Cuban Exile Raises $12,000 to Replace Billboard in Miami

The billboard advertised phone recharges to Cuba, but it was removed after pressure from government opponents in Miami. Collage: 14ymedio

By 14ymedio

HAVANA TIMES – The new billboard will state: “Cuban exiles must be respected!” It had briefly housed an advertising message from the Cuban state telecommunications monopoly Etecsa announcing its telephone recharges. “We don’t want more communist propaganda,” concludes the new text that its promoters want to put on the edge of the Palmetto highway when they get the funds to pay for the space.

The above advertising poster was removed on July 14, after a campaign on social networks in which the advertising content placed on one of the busiest highways in Hialeah, where a population mostly of Cuban origin lives, was described as an “insult.”

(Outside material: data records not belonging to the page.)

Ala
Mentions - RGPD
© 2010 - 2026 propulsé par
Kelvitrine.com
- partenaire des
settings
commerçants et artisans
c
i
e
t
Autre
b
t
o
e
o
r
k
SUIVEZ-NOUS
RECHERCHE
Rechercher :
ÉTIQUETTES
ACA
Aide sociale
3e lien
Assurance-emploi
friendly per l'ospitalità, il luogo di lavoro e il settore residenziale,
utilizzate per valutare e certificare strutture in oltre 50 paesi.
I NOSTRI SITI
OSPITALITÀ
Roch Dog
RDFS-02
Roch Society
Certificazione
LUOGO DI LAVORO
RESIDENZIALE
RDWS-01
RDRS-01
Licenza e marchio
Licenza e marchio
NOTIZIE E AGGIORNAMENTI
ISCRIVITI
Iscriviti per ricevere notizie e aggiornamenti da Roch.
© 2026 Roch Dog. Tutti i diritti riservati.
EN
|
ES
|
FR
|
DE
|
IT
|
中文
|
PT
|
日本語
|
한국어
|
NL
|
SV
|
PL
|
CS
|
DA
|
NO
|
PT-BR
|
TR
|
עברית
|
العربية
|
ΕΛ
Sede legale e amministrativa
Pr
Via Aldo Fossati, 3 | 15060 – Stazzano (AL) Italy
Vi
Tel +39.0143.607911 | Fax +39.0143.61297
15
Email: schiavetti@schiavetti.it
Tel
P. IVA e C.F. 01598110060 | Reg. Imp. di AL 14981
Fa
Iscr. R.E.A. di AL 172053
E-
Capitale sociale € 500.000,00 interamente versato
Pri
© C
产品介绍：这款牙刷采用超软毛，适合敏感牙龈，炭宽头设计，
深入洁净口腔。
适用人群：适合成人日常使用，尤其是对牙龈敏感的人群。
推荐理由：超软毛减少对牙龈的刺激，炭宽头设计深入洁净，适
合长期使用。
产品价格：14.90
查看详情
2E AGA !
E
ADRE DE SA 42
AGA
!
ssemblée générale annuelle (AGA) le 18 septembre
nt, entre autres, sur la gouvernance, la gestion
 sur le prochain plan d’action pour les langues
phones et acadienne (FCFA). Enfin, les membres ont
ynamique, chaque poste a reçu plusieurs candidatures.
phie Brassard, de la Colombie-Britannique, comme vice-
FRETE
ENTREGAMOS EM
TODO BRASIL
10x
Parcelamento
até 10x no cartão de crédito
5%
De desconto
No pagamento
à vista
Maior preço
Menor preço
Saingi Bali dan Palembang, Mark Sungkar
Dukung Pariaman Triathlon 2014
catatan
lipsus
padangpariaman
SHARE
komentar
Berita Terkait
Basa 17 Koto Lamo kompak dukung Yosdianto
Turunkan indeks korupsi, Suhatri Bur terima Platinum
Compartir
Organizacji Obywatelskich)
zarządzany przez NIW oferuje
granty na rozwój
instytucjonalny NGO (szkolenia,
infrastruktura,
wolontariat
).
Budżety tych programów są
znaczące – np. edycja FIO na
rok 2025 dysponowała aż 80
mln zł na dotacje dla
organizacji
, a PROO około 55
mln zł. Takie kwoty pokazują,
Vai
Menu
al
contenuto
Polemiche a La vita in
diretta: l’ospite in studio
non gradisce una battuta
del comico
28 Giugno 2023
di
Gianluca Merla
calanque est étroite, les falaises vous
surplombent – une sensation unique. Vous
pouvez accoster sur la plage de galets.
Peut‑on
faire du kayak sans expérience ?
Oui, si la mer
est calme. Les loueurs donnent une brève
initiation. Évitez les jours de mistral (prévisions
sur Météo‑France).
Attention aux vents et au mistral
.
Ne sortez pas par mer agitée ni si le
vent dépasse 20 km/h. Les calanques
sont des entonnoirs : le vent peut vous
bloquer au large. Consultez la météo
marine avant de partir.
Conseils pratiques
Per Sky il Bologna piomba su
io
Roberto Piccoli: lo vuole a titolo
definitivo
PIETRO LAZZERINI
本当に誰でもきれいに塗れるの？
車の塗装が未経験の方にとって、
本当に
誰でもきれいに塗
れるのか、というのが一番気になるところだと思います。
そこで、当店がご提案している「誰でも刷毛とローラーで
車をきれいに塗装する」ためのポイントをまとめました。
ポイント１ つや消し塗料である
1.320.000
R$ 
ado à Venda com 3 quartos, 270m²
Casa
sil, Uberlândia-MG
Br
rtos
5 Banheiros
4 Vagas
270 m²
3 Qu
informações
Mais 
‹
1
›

After the rejection of the community, activist José Alberto García called for fundraising in Miami-Dade County to place the new ad for one month at a cost of more than $11,000. “The initiative is for Cuban exiles to unite and in this way give an answer to the front men of the Cuban dictatorship and let them know that we are here, and we are going to put up our anti-communist billboard,” García told Telemundo 51.

On the billboard that was removed, one could see the actress Tahimi Alvariño, the advertising face of the Katapulk company, which sells food and toiletries for emigrants to buy for their relatives on the island, in addition to telephone recharges from Etecsa, the Cuban State telecommunications monopoly.

“For me it was a mockery of exiles and so many people who have sacrificed themselves and fled that dictatorship. Don’t let them come and put a sign in our face and stand idly by. That’s not going to be allowed,” García said.

Proposal to replace the advertising space that advertised telephone recharges with the Etecsa logo in Miami. (Screenshot Telemundo 51/Capture)

Other phrases that will be put on the new billboard, for which more than $12,000 has already been raised, will be: “Down with the dictatorship. Homeland and Freedom” along with the hashtags #CubaPaLaCalle [Cuba[ns] into the Street] and #LibertadParaLosPresosPolíticos [Freedom for the Political Prisoners].

Cuban-American businessman Hugo Cancio, owner of Katapulk and one of the island’s emigrants who maintains closer commercial ties with the Havana regime, then responded to the controversy in a written statement sent to Telemundo, in which he stressed that Etecsa is not sanctioned by the U.S. Government: “This is an activity authorized by the regulations of OFAC (the U.S. Treasury office in charge of applying the embargo).”

“Etecsa is the telecommunications company in Cuba where all Cubans inside and outside the island process their recharges and buy their data packages for the use of the Internet and other services,” he said, adding that his company did not want to “cause attention or controversy… We decided to offer this much-needed service to our customers and, being new, we wanted to give legitimacy to this management.”

Katapulk belongs to Fuego Enterprises Inc., a company founded by Cancio on December 30, 2004 in Miami. Last year it was one of the entities authorized by the Cuban Government for registration in the registry of foreign companies that do business with the island.

Translated by Regina Anavy for TranslatingCuba.com 

Read more from Cuba here on Havana Times

5 thoughts on “Cuban Exile Raises $12,000 to Replace Billboard in Miami

  • I wonder what compromises the Cuban-American businessman Hugo Cancio had to make with the Castro dictatorship in order to do business in Cuba?

  • Nick, Yes I agree with you the religious fundamentalist Christian are out of control trying to control the majorities and trying though the courts and other tricks. Just like the fundamentalist from the Islam. Those who sent homosexuals to death and oppress women this muslins fundamentalist who make death threats to stores who sell alcohol in some neighborhoods in London and throw acid in Europeans cities to woman that dress provocative and transgender women. Nick, at least that poor 10 years old victim had the freedom to go to a neighboring state and have an abortion fundamentalist sucks.
    Curt the extremist exile like you referred to me and everyone that is opposing the crimes of the Cuban dictatorship we won’t stop neither the dictatorship oppression 1,600 Cubans in jail with sentences of 10,15,20 years for asking for freedom is what won’t let us to stop it’s simply a reaction of the actions of the mist bloody and longer dictatorship in the Western Hemisphere.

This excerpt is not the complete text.